As per a report by Tom’s Hardware, signs of the RTX 2080 Ti Super’s existence first appeared on the AIDA64 programme, which in turn was discovered on the GeForce forums in a thread regarding new RTX-capable servers for GeForce Now. Specifically, the programme received an update that detailed a new TU-102 Pascal GPU, with the code “T10-8”. Many online enthusiasts speculated that this new GPU is, in fact, the RTX 2080 Ti Super. However, what no one expected was just how bad the GPU’s performance was. Specifically, users began noticing significant drops in performance while running games off NVIDIA’s cloud gaming service, and for a good reason. Through one user, it was discovered that the system running the RTX T10-8 GPU was a dual-core Intel CPU, 7GB RAM, and the OS was Windows Server 2012.
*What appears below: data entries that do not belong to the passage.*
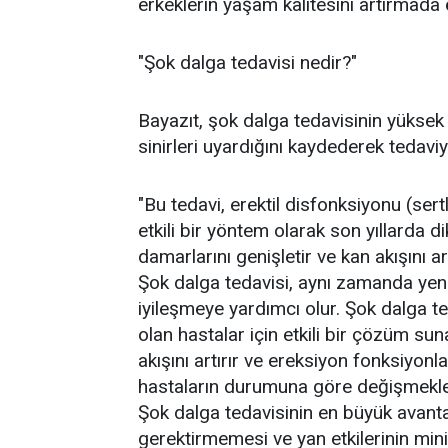
erkeklerin yaşam kalitesini artırmada 
"Şok dalga tedavisi nedir?"
Bayazıt, şok dalga tedavisinin yüksek 
sinirleri uyardığını kaydederek tedaviyi
"Bu tedavi, erektil disfonksiyonu (se
etkili bir yöntem olarak son yıllarda d
damarlarını genişletir ve kan akışını art
Şok dalga tedavisi, aynı zamanda yen
iyileşmeye yardımcı olur. Şok dalga t
olan hastalar için etkili bir çözüm su
akışını artırır ve ereksiyon fonksiyonlar
hastaların durumuna göre değişmekle b
Şok dalga tedavisinin en büyük avanta
gerektirmemesi ve yan etkilerinin min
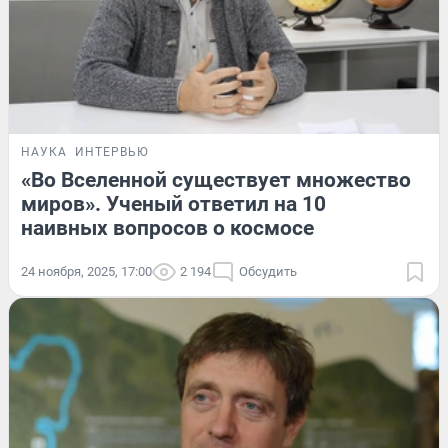
НАУКА
ИНТЕРВЬЮ
«Во Вселенной существует множество
миров». Ученый ответил на 10
наивных вопросов о космосе
24 ноября, 2025, 17:00
2 194
Обсудить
It’s not an isolated case either. On another game – in this case, Assassin’s Creed Odyssey – the same CPU and NVIDIA GPU were listed in the game’s internal benchmark table running on an older GeForce driver. A more important takeaway point here, however, is that the GPU is named “Tesla”. Suggesting that the RTX 2080 T Super’s GPU is based on NVIDIA’s Tesla GPU architecture, and not the consumer-based Pascal GPU architecture. The hardware discovery also shed light over why some users were having issues with real-time ray-tracing; a feature that is available in all GeForce RTX series GPUs. As its stands, Windows Server 2012 lacks any support for Microsoft’s DXR (DirectX Ray-Tracing), which kind of explains why NVIDIA was initially unable to fix the problem with ray-tracing.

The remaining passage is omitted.